Problem to work on: Show all lines below holding the string "écrit".

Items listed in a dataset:
[Start of Attachment]

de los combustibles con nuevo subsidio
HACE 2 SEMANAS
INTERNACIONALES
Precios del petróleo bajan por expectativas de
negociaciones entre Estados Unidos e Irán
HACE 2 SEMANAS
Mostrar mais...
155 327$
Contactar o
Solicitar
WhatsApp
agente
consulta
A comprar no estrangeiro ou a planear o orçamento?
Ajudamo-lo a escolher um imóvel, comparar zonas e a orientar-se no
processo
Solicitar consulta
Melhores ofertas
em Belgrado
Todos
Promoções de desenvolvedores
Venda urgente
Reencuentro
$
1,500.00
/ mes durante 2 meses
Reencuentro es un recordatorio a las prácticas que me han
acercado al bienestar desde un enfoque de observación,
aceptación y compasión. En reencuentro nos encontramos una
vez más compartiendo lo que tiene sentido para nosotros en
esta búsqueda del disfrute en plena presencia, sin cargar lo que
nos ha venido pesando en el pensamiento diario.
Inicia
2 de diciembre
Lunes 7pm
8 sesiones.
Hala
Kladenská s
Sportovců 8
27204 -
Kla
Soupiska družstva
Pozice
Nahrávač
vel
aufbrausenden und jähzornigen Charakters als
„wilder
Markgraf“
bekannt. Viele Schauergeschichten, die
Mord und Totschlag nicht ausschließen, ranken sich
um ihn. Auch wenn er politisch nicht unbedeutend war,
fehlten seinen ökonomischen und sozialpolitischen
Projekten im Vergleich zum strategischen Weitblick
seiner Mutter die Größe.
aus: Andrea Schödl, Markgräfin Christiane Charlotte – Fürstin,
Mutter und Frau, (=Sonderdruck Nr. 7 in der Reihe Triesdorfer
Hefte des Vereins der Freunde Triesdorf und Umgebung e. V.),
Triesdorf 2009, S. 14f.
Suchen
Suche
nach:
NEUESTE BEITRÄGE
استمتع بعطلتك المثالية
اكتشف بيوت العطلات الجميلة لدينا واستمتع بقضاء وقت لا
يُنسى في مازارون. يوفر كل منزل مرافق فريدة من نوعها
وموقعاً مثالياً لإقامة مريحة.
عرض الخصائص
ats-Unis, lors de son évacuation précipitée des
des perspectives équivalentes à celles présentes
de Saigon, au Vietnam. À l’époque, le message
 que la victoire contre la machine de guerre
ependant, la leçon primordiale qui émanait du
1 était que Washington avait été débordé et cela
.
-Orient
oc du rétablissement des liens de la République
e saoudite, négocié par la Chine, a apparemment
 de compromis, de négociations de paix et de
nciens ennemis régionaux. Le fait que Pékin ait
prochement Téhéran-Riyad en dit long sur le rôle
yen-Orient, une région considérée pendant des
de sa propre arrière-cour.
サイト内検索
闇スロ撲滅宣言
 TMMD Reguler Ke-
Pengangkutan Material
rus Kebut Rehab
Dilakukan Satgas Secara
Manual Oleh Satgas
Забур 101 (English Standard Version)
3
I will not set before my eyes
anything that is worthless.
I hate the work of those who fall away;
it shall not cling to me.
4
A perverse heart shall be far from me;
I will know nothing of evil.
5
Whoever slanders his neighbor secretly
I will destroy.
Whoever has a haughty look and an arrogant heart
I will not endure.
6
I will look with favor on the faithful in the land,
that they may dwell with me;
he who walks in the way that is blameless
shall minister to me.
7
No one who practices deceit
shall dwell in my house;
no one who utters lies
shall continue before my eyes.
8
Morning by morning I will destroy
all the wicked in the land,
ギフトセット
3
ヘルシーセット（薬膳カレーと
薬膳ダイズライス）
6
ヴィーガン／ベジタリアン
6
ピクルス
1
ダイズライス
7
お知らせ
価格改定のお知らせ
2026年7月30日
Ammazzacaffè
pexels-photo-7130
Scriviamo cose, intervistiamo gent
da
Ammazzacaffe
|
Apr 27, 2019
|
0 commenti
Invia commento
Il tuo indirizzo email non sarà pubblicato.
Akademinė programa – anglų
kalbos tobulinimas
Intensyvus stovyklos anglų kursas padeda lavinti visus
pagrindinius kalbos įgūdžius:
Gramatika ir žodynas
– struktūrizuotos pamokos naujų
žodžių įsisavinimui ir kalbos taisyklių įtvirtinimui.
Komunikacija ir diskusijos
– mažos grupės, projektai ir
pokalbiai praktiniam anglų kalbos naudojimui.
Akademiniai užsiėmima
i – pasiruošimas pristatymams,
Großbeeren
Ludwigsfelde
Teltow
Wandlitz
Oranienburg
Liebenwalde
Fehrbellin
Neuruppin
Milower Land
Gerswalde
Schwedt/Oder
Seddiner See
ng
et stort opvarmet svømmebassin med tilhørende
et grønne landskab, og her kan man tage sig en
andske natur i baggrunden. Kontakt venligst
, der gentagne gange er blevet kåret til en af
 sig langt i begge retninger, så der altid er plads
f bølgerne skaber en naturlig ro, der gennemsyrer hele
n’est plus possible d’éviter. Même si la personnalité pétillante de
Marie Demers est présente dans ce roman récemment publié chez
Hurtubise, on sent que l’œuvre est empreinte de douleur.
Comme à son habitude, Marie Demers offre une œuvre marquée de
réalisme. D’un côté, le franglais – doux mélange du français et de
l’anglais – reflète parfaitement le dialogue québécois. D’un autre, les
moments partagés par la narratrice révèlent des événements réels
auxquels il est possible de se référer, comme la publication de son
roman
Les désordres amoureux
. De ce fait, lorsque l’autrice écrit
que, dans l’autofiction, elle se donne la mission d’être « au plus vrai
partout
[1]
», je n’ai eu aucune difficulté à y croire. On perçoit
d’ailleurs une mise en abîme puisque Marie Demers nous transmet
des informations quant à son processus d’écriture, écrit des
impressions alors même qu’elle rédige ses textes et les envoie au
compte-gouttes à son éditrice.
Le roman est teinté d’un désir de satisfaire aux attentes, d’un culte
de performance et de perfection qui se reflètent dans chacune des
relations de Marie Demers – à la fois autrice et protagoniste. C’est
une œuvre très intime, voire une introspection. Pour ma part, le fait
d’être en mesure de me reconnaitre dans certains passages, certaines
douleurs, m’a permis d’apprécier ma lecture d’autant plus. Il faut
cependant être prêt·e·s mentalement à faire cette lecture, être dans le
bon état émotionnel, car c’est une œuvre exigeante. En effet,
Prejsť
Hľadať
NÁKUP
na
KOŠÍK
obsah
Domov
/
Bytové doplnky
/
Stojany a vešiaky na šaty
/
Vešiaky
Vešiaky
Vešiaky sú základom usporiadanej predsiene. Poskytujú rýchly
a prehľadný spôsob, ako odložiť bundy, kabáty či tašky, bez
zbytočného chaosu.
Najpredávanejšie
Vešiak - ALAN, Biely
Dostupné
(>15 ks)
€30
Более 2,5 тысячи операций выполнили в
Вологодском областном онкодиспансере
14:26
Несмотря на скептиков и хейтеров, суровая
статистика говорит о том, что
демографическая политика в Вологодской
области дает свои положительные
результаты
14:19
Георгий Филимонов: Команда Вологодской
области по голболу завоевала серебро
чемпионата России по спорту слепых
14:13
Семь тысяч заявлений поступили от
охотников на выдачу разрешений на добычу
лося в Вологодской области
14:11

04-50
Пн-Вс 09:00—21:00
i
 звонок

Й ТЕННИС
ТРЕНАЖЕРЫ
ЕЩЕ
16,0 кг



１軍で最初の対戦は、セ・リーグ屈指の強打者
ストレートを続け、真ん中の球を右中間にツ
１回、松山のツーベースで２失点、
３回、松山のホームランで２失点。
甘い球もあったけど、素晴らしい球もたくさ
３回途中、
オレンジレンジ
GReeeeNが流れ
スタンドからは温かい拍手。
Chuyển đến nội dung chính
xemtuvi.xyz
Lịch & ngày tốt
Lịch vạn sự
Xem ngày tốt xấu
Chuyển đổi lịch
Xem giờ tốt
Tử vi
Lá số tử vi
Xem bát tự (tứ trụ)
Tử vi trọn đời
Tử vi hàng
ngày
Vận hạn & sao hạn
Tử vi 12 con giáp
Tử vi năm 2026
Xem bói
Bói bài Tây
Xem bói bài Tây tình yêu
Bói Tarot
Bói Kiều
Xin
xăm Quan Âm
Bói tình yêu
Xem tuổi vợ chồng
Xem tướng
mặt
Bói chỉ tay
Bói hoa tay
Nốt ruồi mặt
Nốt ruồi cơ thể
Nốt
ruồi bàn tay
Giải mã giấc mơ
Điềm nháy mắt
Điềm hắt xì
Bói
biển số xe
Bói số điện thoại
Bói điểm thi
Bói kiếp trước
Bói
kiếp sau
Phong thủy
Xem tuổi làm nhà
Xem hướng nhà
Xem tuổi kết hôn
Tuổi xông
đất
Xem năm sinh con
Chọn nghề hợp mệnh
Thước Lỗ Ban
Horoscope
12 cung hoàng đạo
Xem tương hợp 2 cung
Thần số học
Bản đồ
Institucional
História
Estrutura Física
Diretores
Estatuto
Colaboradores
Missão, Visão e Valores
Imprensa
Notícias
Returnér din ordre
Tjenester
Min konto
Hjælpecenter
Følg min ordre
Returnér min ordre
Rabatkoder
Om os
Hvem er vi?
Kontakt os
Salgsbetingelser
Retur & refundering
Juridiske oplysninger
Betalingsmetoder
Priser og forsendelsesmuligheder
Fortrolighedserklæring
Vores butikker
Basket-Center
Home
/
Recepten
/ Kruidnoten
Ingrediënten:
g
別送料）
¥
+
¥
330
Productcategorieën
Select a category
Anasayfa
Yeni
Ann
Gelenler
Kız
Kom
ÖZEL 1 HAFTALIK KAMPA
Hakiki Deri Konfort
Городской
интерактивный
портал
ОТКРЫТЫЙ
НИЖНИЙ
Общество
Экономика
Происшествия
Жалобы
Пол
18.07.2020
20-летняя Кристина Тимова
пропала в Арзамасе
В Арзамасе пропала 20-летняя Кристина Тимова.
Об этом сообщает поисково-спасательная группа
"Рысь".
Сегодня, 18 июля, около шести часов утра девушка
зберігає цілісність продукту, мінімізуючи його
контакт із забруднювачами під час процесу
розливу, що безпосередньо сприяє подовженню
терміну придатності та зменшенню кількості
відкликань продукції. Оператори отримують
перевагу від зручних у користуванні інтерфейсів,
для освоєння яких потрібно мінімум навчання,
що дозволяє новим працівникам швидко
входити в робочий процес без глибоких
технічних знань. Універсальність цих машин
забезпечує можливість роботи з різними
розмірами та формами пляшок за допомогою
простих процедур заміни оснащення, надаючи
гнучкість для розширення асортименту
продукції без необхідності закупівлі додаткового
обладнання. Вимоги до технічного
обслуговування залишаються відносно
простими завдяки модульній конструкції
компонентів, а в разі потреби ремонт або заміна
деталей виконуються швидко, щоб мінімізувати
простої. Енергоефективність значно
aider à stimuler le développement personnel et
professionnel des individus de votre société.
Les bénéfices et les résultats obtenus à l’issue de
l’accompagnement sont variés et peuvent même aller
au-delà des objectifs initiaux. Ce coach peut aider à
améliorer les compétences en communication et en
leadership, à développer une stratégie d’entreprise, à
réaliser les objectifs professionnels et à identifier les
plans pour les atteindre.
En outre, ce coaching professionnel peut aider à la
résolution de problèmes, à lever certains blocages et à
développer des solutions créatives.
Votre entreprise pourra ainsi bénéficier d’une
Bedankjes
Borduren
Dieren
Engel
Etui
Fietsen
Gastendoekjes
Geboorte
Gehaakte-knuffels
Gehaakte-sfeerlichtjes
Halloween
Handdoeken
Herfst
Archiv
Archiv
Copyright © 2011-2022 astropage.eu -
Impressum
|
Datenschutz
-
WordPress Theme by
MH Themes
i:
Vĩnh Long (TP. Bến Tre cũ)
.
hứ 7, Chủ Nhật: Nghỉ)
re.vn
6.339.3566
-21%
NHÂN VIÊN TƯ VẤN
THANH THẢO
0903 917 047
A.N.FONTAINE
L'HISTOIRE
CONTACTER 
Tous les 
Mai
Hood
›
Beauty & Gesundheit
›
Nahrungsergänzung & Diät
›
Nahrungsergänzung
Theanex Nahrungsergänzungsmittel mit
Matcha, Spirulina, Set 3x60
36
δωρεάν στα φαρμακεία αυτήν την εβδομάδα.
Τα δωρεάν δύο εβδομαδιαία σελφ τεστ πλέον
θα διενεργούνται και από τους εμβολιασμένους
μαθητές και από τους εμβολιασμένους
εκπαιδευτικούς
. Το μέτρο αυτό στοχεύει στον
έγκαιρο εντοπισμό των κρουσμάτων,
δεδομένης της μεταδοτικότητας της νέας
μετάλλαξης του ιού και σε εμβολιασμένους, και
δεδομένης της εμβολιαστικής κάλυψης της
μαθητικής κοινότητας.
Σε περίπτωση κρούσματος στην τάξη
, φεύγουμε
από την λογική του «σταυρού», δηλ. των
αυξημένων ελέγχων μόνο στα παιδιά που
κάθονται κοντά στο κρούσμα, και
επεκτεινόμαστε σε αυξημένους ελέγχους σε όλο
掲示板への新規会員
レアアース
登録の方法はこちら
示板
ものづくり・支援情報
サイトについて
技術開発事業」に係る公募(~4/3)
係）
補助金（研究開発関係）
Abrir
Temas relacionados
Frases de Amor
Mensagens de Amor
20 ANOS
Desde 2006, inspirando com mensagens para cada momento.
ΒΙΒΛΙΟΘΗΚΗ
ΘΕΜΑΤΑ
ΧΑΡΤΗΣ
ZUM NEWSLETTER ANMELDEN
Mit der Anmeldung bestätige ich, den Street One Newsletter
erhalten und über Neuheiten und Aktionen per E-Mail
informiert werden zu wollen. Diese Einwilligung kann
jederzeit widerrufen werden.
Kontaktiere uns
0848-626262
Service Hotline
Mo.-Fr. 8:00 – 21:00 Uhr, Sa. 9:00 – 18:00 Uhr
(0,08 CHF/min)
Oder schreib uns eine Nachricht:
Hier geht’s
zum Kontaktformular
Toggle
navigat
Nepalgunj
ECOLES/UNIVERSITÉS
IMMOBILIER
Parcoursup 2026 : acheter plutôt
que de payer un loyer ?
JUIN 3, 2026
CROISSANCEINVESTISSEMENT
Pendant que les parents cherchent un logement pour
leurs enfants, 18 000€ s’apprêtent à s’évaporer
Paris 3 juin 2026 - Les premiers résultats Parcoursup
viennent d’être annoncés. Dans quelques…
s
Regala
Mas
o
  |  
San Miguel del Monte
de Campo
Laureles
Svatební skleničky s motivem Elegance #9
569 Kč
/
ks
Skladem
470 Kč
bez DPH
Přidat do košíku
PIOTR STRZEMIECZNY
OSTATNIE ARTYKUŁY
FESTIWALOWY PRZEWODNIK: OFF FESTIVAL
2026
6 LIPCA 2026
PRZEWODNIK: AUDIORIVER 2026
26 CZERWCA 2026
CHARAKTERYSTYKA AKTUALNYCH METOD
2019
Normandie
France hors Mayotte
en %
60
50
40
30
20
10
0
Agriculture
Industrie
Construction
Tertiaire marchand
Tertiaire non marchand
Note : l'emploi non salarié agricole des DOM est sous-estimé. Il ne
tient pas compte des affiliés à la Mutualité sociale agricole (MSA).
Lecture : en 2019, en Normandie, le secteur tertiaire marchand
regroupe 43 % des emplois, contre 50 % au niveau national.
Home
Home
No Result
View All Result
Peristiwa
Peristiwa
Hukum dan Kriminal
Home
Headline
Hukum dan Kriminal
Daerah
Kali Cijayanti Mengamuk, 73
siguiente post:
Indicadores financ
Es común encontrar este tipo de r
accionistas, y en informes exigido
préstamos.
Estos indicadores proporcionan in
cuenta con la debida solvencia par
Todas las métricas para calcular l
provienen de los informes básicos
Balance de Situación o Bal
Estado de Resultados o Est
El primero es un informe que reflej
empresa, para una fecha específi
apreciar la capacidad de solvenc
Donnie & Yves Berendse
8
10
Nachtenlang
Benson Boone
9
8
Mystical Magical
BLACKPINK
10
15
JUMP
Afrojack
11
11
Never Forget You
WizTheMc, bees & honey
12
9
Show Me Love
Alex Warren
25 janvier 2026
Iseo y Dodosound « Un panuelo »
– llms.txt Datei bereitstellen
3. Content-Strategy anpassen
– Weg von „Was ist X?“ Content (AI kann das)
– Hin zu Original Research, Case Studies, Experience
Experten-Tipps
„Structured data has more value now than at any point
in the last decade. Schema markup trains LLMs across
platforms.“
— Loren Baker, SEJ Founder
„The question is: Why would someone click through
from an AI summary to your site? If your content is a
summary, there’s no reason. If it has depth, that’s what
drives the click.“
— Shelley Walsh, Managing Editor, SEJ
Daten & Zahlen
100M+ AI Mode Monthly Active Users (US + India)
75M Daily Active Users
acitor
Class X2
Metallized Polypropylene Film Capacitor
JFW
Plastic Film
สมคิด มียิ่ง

[End of Attachment]

Task result:
. De ce fait, lorsque l’autrice écrit
des informations quant à son processus d’écriture, écrit des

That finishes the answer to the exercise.